Experiments were conducted to investigate Interlaminar fracture toughness of carbon epoxy composite T300/914. carbon epoxy composite T300/914 has wide range of applications in aerospace industry as a structural material. For measuring inter-laminar fracture toughness, laminates with a thickness of 4.6 mm comprising of 48 layers of T300/914 are used. Hand layup technique were used to create these specimens, which were then cured in an autoclave machine. Double Cantilever Beam (DCB) test for Mode I and End Notch Flexure (ENF) test for Mode II were carried out in line with ASTM standards. The findings of pulse-echo tests and C-Scan pictures of the specimens were used to pinpoint specific locations of delamination.

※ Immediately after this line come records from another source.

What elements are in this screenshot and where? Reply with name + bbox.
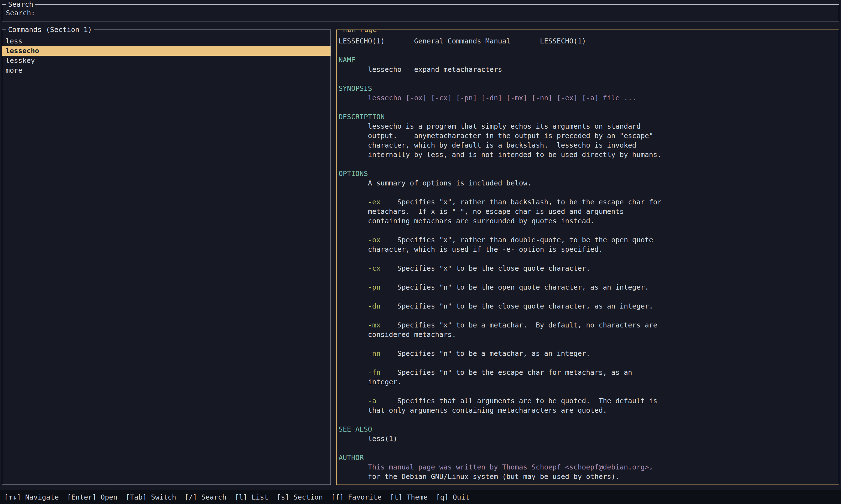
statusbar-hint-theme: [t] Theme <box>390 493 427 501</box>
statusbar-key: [l] <box>235 493 247 501</box>
man-page-line: -dn Specifies "n" to be the close quote … <box>338 302 836 311</box>
man-page-line: that only arguments containing metachara… <box>338 406 836 415</box>
statusbar-key: [f] <box>331 493 344 501</box>
statusbar-key: [q] <box>436 493 449 501</box>
statusbar-hint-quit: [q] Quit <box>436 493 470 501</box>
man-page-line: metachars. If x is "-", no escape char i… <box>338 207 836 216</box>
commands-list: lesslessecholesskeymore <box>2 30 331 75</box>
man-page-line <box>338 387 836 396</box>
commands-panel-title: Commands (Section 1) <box>6 25 94 35</box>
man-page-line: -mx Specifies "x" to be a metachar. By d… <box>338 321 836 330</box>
man-page-line: A summary of options is included below. <box>338 179 836 188</box>
man-page-line <box>338 103 836 112</box>
man-page-line: DESCRIPTION <box>338 112 836 122</box>
list-item-lesskey[interactable]: lesskey <box>2 56 331 66</box>
man-page-line: output. anymetacharacter in the output i… <box>338 131 836 141</box>
man-page-line: less(1) <box>338 434 836 444</box>
statusbar-hint-search: [/] Search <box>185 493 227 501</box>
statusbar-label: Switch <box>147 493 176 501</box>
man-page-line: -ex Specifies "x", rather than backslash… <box>338 197 836 207</box>
man-page-line: lessecho [-ox] [-cx] [-pn] [-dn] [-mx] [… <box>338 93 836 103</box>
man-page-line: -cx Specifies "x" to be the close quote … <box>338 264 836 273</box>
man-page-panel-title: Man Page <box>341 30 379 35</box>
man-page-line: character, which by default is a backsla… <box>338 141 836 150</box>
man-page-line: OPTIONS <box>338 169 836 179</box>
commands-panel: Commands (Section 1) lesslessecholesskey… <box>2 30 331 485</box>
man-page-line <box>338 160 836 169</box>
man-page-line: integer. <box>338 377 836 387</box>
statusbar-label: Theme <box>402 493 427 501</box>
statusbar-key: [↑↓] <box>4 493 21 501</box>
man-page-line <box>338 444 836 453</box>
statusbar-label: Navigate <box>21 493 58 501</box>
man-page-line <box>338 74 836 84</box>
statusbar-label: Quit <box>449 493 470 501</box>
man-page-line: -pn Specifies "n" to be the open quote c… <box>338 283 836 292</box>
man-page-line: -a Specifies that all arguments are to b… <box>338 396 836 406</box>
man-page-line <box>338 46 836 55</box>
man-page-line <box>338 339 836 349</box>
man-page-line <box>338 188 836 197</box>
statusbar-hint-navigate: [↑↓] Navigate <box>4 493 59 501</box>
man-page-line: containing metachars are surrounded by q… <box>338 216 836 226</box>
search-input[interactable]: Search: <box>2 5 839 21</box>
man-page-line: for the Debian GNU/Linux system (but may… <box>338 472 836 482</box>
man-page-line: SYNOPSIS <box>338 84 836 93</box>
list-item-less[interactable]: less <box>2 36 331 46</box>
man-page-line: -ox Specifies "x", rather than double-qu… <box>338 235 836 245</box>
man-page-line <box>338 226 836 235</box>
man-page-line: This manual page was written by Thomas S… <box>338 463 836 472</box>
man-page-line: NAME <box>338 55 836 65</box>
man-page-line <box>338 415 836 425</box>
man-page-line: lessecho - expand metacharacters <box>338 65 836 74</box>
statusbar-hint-favorite: [f] Favorite <box>331 493 382 501</box>
search-prompt-label: Search: <box>6 9 35 17</box>
list-item-more[interactable]: more <box>2 66 331 75</box>
list-item-lessecho[interactable]: lessecho <box>2 46 331 56</box>
man-page-line: considered metachars. <box>338 330 836 339</box>
man-page-line <box>338 292 836 302</box>
statusbar-label: Section <box>289 493 323 501</box>
search-panel: Search Search: <box>2 4 839 21</box>
man-page-line: SEE ALSO <box>338 425 836 434</box>
man-page-line: LESSECHO(1) General Commands Manual LESS… <box>338 36 836 46</box>
man-page-content: LESSECHO(1) General Commands Manual LESS… <box>337 30 839 482</box>
search-panel-title: Search <box>6 0 35 9</box>
statusbar-hint-list: [l] List <box>235 493 268 501</box>
man-page-line <box>338 358 836 368</box>
statusbar-hint-open: [Enter] Open <box>67 493 118 501</box>
statusbar-key: [t] <box>390 493 402 501</box>
status-bar: [↑↓] Navigate[Enter] Open[Tab] Switch[/]… <box>0 490 841 504</box>
man-page-line <box>338 273 836 283</box>
man-page-line <box>338 254 836 264</box>
statusbar-label: Favorite <box>344 493 382 501</box>
app-window: Search Search: Commands (Section 1) less… <box>0 0 841 504</box>
man-page-line <box>338 311 836 321</box>
man-page-panel[interactable]: Man Page LESSECHO(1) General Commands Ma… <box>336 30 839 485</box>
statusbar-key: [Tab] <box>126 493 146 501</box>
statusbar-label: Open <box>97 493 117 501</box>
man-page-line: character, which is used if the -e- opti… <box>338 245 836 254</box>
man-page-line: internally by less, and is not intended … <box>338 150 836 160</box>
statusbar-label: List <box>247 493 268 501</box>
statusbar-hint-section: [s] Section <box>277 493 323 501</box>
man-page-line: -fn Specifies "n" to be the escape char … <box>338 368 836 377</box>
man-page-line: lessecho is a program that simply echos … <box>338 122 836 131</box>
statusbar-key: [/] <box>185 493 197 501</box>
statusbar-label: Search <box>197 493 226 501</box>
man-page-line: -nn Specifies "n" to be a metachar, as a… <box>338 349 836 358</box>
statusbar-key: [s] <box>277 493 289 501</box>
man-page-line: AUTHOR <box>338 453 836 463</box>
statusbar-key: [Enter] <box>67 493 97 501</box>
statusbar-hint-switch: [Tab] Switch <box>126 493 176 501</box>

During early testing, it was discovered that the interlaminar fracture toughness varied due to release of film's bonding to laminate's sides. Mode I and Mode II fracture toughness values of T300/914 laminate composites were determined to be 0.090 kJ/m2 and 0.542 kJ/m2, respectively, using Modified Beam Theory. Fracture toughness of identical laminate specimens changed depending on degree of compaction. Copper-Nickel alloy, C70600, because of its superior anti-corrosion and anti-fouling properties, was used in sea water pipe line applications, C70600 was subjected to severe plastic deformation process by equal channel angular pressing (ECAP) technique. Material were pressed at room temperature along route BC for 8 passes. Microstructural analysis, mechanical characterization and corrosion properties of the alloy was done for each of the ECAP processed samples. Initial homogenized material having equiaxial grains of average grain size 74µm was reduced to 20µm after 8 ECAP passes. Electron backscatter diffraction (EBSD) data presented an increase in low angle grain boundaries with increase in number of ECAP passes. Initially ultimate tensile strength (UTS) and hardness showed an increase of nearly 60% and 90% respectively. After 5th ECAP pass, drastic reduction in UTS and ductility was witnessed. Fractured surface revealed ductile type of facture with reduced ductility. Corrosion study showed improvement in corrosion resistance at higher ECAP passes.